Devenir aveugle pour mieux voir

Comment une épidémie affecte-t-elle le lien social ? Comment affecte-t-elle notre perception de nous-même et de nos relations ? Comment l’augmentation subite de notre vulnérabilité fait-elle vaciller les perceptions et les représentations ?

Dans son livre célèbre, l’aveuglement, José Saramago, prix Nobel de littérature, imagine une telle crise : les personnages de la fiction par simple proximité physique avec des personnes déjà devenues aveugles, deviennent subitement aveugles elles aussi, sans que l’on puisse savoir pourquoi ou comment. Les nouveaux aveugles sont rassemblés, parqués, emprisonnés, surveillés par l’armée. Les règles sociales habituelles sont remplacées par l’exploitation sans limite des plus forts par les plus faibles. La survie remplace la vie.

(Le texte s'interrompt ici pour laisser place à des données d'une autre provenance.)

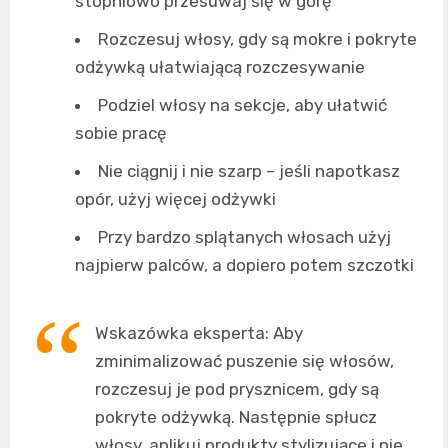
stopniowo przesuwaj się w górę
Rozczesuj włosy, gdy są mokre i pokryte
odżywką ułatwiającą rozczesywanie
Podziel włosy na sekcje, aby ułatwić
sobie pracę
Nie ciągnij i nie szarp – jeśli napotkasz
opór, użyj więcej odżywki
Przy bardzo splątanych włosach użyj
najpierw palców, a dopiero potem szczotki
Wskazówka eksperta: Aby
zminimalizować puszenie się włosów,
rozczesuj je pod prysznicem, gdy są
pokryte odżywką. Następnie spłucz
włosy, aplikuj produkty stylizujące i nie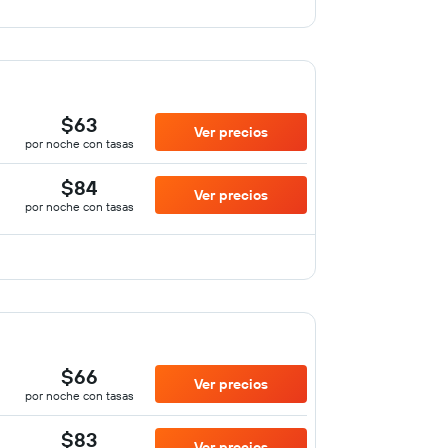
$63
Ver precios
por noche con tasas
$84
Ver precios
por noche con tasas
$66
Ver precios
por noche con tasas
$83
Ver precios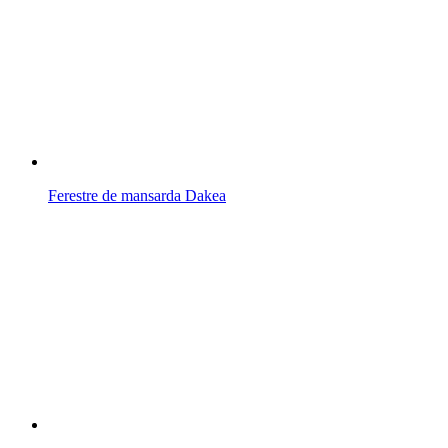
Ferestre de mansarda Dakea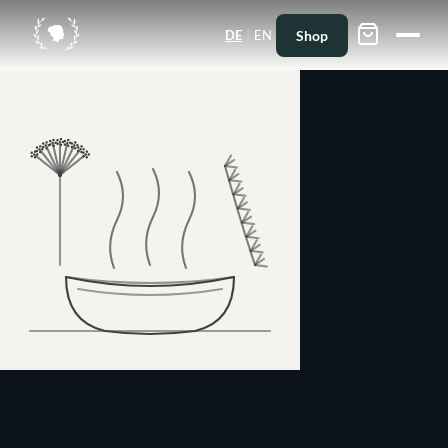
|
Shop
DE
EN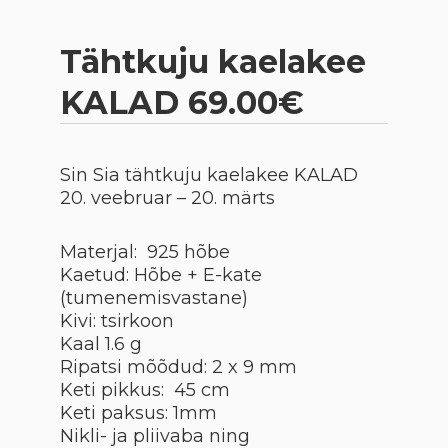
Tähtkuju kaelakee
KALAD 69.00€
Sin Sia tähtkuju kaelakee
KALAD
20. veebruar – 20. märts
Materjal: 925 hõbe
Kaetud: Hõbe + E-kate
(tumenemisvastane)
Kivi: tsirkoon
Kaal 1.6 g
Ripatsi mõõdud: 2 x 9 mm
Keti pikkus: 45 cm
Keti paksus: 1mm
Nikli- ja pliivaba ning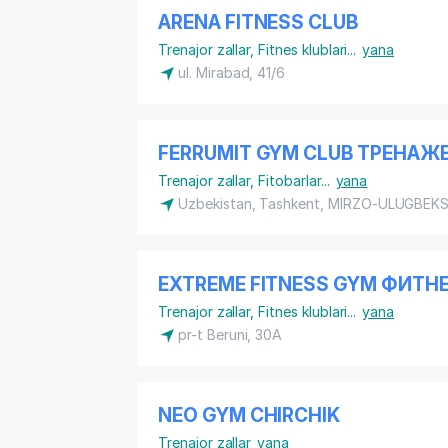
ARENA FITNESS CLUB
Trenajor zallar
,
Fitnes klublari
...
yana
ul. Mirabad, 41/6
FERRUMIT GYM CLUB ТРЕНАЖ
Trenajor zallar
,
Fitobarlar
...
yana
Uzbekistan, Tashkent,
MIRZO-ULUGBEKS
EXTREME FITNESS GYM ФИТН
Trenajor zallar
,
Fitnes klublari
...
yana
pr-t Beruni, 30A
NEO GYM CHIRCHIK
Trenajor zallar
yana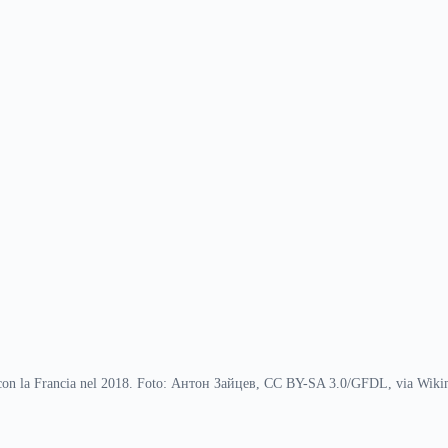
con la Francia nel 2018. Foto: Антон Зайцев, CC BY-SA 3.0/GFDL, via Wik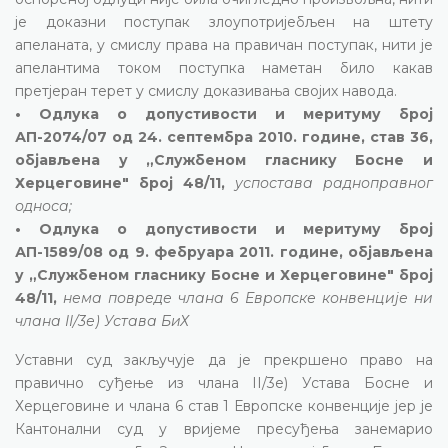
је доказни поступак злоупотријебљен на штету
апеланата, у смислу права на правичан поступак, нити је
апелантима током поступка наметан било какав
претјеран терет у смислу доказивања својих навода.
• Одлука о допустивости и меритуму број
АП-2074/07 од 24. септембра 2010. године, став 36,
објављена у „Службеном гласнику Босне и
Херцеговине" број 48/11,
успостава радноправног
односа;
• Одлука о допустивости и меритуму број
АП-1589/08 од 9. фебруара 2011. године, објављена
у „Службеном гласнику Босне и Херцеговине" број
48/11,
нема повреде члана 6 Европске конвенције ни
члана II/3е) Устава БиХ
Уставни суд закључује да је прекршено право на
правично суђење из члана II/3е) Устава Босне и
Херцеговине и члана 6 став 1 Европске конвенције јер је
Кантонални суд у вријеме пресуђења занемарио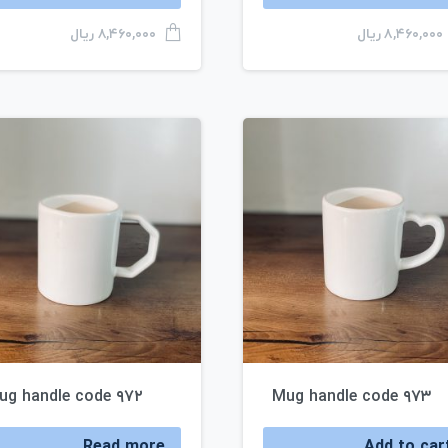
ریال
۸,۴۶۰,۰۰۰
ریال
۸,۴۶۰,۰۰۰
ug handle code ۹۷۲
Mug handle code ۹۷۳
Read more
Add to car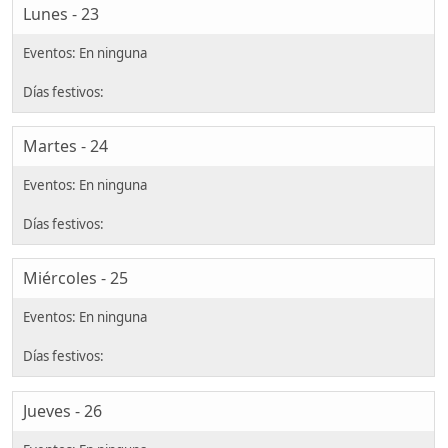
Lunes - 23
Martes - 24
Miércoles - 25
Jueves - 26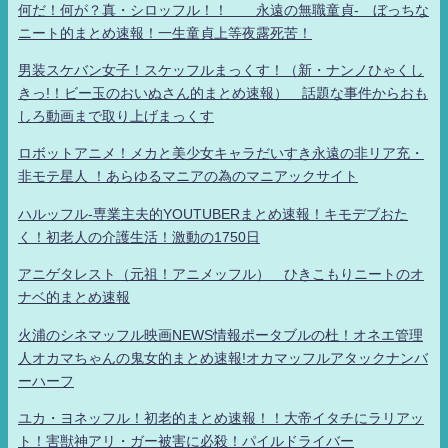
何だ！何が？真・シロッフル！！ 永遠の無職童貞- ぼっちな
ニート的まとめ速報！一生童貞上等夜露死苦！
男装スケバン女子！スケッフルまっくす！（新・ナンノひゃくし
きっ!！ビー玉のおいぬさん的まとめ速報） 話題な事件からおも
しろ動画まで取り上げまっくす
ロボットアニメ！メカと美少女キャラだいすき永遠の非リア充・
非モテ星人 ！あらゆるマニアの為のマニアックサイト
ハルッフル-専業主夫的YOUTUBERまとめ速報！キモデブおた
く！初老人の介護生活！激動の1750日
アニゲタレスト（元祖！アニメッフル） ひきこもりニートのオ
ナベ的まとめ速報
火浦のシネマッフル映画NEWS情報ポータブルの杜！オネエ管理
人オカマちゃんの鬼女的まとめ速報!オカマッフルアタックナンバ
ーハーフ
ユカ・ヨネッフル！初老的まとめ速報！！大帝イタチにラリアッ
ト！害獣神アリ・ガー被害に必殺！パイルドライバー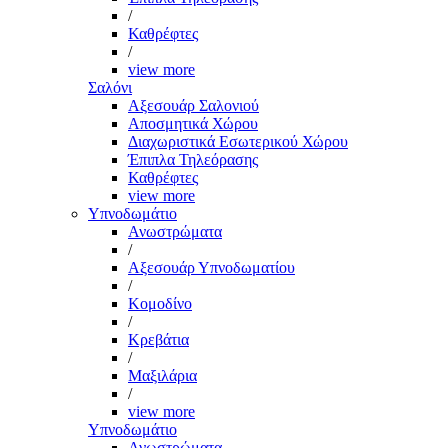
/
Καθρέφτες
/
view more
Σαλόνι
Αξεσουάρ Σαλονιού
Αποσμητικά Χώρου
Διαχωριστικά Εσωτερικού Χώρου
Έπιπλα Τηλεόρασης
Καθρέφτες
view more
Υπνοδωμάτιο
Ανωστρώματα
/
Αξεσουάρ Υπνοδωματίου
/
Κομοδίνο
/
Κρεβάτια
/
Μαξιλάρια
/
view more
Υπνοδωμάτιο
Ανωστρώματα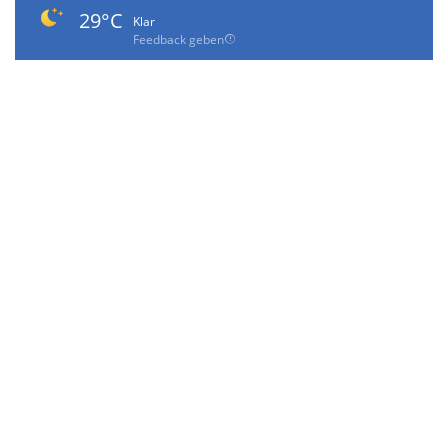
29°C
Klar
Feedback geben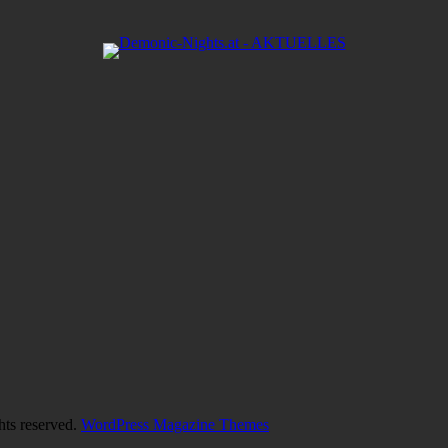
hts reserved.
WordPress Magazine Themes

La description crue de la descente aux enfers des personnages semble prendre le pas sur toute possibilité de trouver un sens à cette histoire : le lecteur est plongée dans le ressenti du malheur où chaque souffrance est un défi auquel succède une autre souffrance.

Mais ce que cet aveuglement, cette perte de repères permet de voir, c’est qu’au milieu du chaos total, c’est la bienveillance et la solidarité qui non seulement facilitent la survie mais aussi donnent un cadre et un sens à la vie. Cela semble être la morale de l’histoire.

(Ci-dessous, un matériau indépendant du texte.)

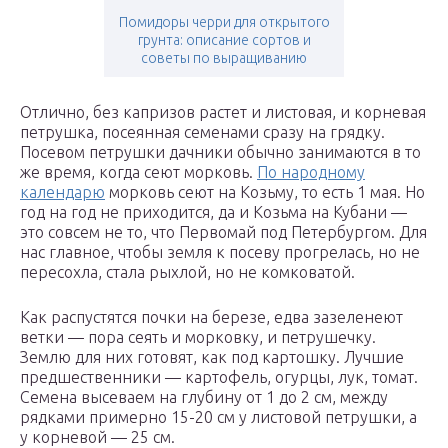
Помидоры черри для открытого
грунта: описание сортов и
советы по выращиванию
Отлично, без капризов растет и листовая, и корневая
петрушка, посеянная семенами сразу на грядку.
Посевом петрушки дачники обычно занимаются в то
же время, когда сеют морковь.
По народному
календарю
морковь сеют на Козьму, то есть 1 мая. Но
год на год не приходится, да и Козьма на Кубани —
это совсем не то, что Первомай под Петербургом. Для
нас главное, чтобы земля к посеву прогрелась, но не
пересохла, стала рыхлой, но не комковатой.
Как распустятся почки на березе, едва зазеленеют
ветки — пора сеять и морковку, и петрушечку.
Землю для них готовят, как под картошку. Лучшие
предшественники — картофель, огурцы, лук, томат.
Семена высеваем на глубину от 1 до 2 см, между
рядками примерно 15-20 см у листовой петрушки, а
у корневой — 25 см.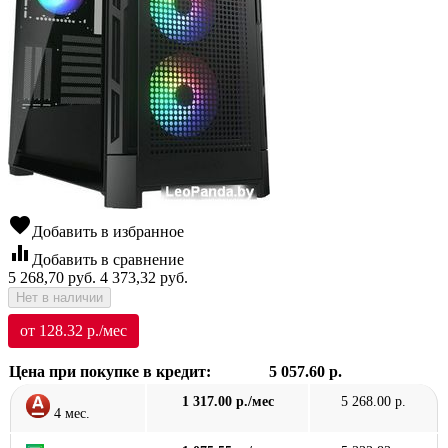
favorite
Добавить в избранное
equalizer
Добавить в сравнение
5 268,70
руб.
4 373,32
руб.
Нет в наличии
от 128.32 р./мес
Цена при покупке в кредит:
5 057.60 р.
1 317.00 р./мес
5 268.00 р.
4 мес.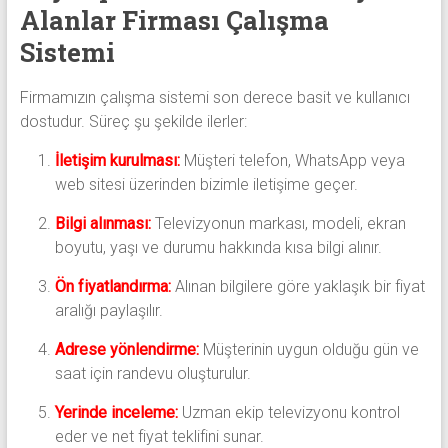
Alanlar Firması Çalışma
Sistemi
Firmamızın çalışma sistemi son derece basit ve kullanıcı
dostudur. Süreç şu şekilde ilerler:
İletişim kurulması:
Müşteri telefon, WhatsApp veya
web sitesi üzerinden bizimle iletişime geçer.
Bilgi alınması:
Televizyonun markası, modeli, ekran
boyutu, yaşı ve durumu hakkında kısa bilgi alınır.
Ön fiyatlandırma:
Alınan bilgilere göre yaklaşık bir fiyat
aralığı paylaşılır.
Adrese yönlendirme:
Müşterinin uygun olduğu gün ve
saat için randevu oluşturulur.
Yerinde inceleme:
Uzman ekip televizyonu kontrol
eder ve net fiyat teklifini sunar.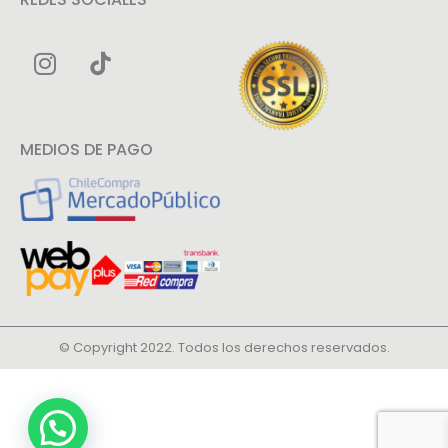
MEDIOS DE PAGO
© Copyright 2022. Todos los derechos reservados.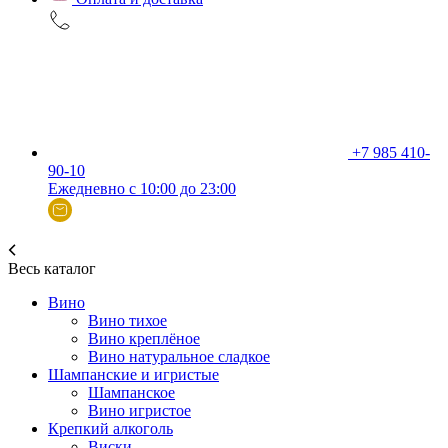
+7 985 410-
90-10
Ежедневно с 10:00 до 23:00
Весь каталог
Вино
Вино тихое
Вино креплёное
Вино натуральное сладкое
Шампанские и игристые
Шампанское
Вино игристое
Крепкий алкоголь
Виски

Aujourd’hui, avec la pression de la pandémie, nous partageons une certaine inquiétude, quand ce n’est pas une difficulté de survie dans un monde qui est encore pour la majorité celui du confort et de l’abondance.

Les repères habituels basculent, et les plus faibles, les plus fragiles en pâtissent.

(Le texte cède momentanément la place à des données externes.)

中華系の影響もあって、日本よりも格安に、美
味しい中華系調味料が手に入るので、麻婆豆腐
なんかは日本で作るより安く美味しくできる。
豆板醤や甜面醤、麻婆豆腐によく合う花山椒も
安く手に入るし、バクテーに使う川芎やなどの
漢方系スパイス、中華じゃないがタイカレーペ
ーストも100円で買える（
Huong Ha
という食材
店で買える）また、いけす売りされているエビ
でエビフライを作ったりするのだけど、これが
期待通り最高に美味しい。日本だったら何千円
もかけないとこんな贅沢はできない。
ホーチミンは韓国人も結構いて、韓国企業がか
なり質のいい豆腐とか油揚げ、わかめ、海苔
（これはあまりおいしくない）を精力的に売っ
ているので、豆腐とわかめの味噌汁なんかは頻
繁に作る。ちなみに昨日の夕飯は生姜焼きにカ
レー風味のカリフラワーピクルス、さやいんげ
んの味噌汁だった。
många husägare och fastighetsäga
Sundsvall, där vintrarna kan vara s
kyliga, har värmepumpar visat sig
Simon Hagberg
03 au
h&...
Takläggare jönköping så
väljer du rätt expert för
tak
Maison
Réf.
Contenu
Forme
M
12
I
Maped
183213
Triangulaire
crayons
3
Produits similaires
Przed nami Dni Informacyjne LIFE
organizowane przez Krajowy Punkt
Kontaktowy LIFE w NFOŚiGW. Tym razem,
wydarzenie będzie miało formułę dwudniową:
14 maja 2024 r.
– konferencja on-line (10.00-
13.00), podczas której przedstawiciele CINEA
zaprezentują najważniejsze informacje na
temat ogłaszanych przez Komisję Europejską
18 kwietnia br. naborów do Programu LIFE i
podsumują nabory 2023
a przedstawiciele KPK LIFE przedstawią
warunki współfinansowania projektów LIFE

Le contexte de la crise, augmente la perception de notre vulnérabilité. Ainsi la pandémie nous fait voir ce qui avant n’était pas ou mal vu. En limitant notre visibilité, en nous aveuglant au moins partiellement, elle nous force à cohabiter plus intensément avec nous-même. Elle nous invite à regarder d’un œil nouveau le monde qui nous entoure, les relations que nous tissons. En nous montrant ce qui ne va pas, elle agit comme un révélateur. En ravivant notre conscience, notre présence, la pandémie nous invite à trouver de nouvelles solutions, de nouvelles relations, un nouveau mode d’être.